%%

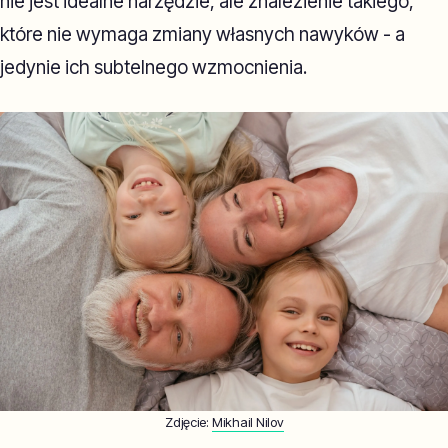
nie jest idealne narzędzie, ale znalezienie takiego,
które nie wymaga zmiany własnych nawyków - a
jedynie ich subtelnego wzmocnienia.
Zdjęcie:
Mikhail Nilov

%%
%%

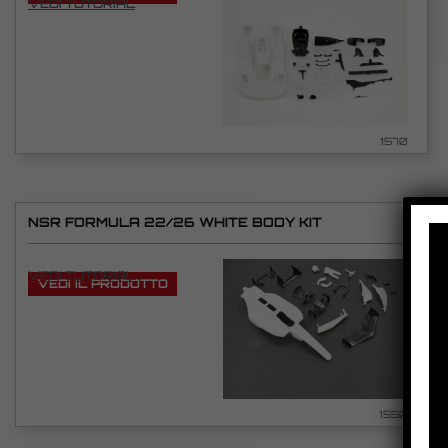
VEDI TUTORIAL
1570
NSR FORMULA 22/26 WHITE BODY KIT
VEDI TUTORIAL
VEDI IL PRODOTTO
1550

%%

## Work instruction
Copy only this part of the entries above: the line with "jedynie ich subtelnego wzmocnienia.", the line with "Mikhail Nilov", and the lines between, all exactly as written.

## Exercise response
jedynie ich subtelnego wzmocnienia.
Zdjęcie:
Mikhail Nilov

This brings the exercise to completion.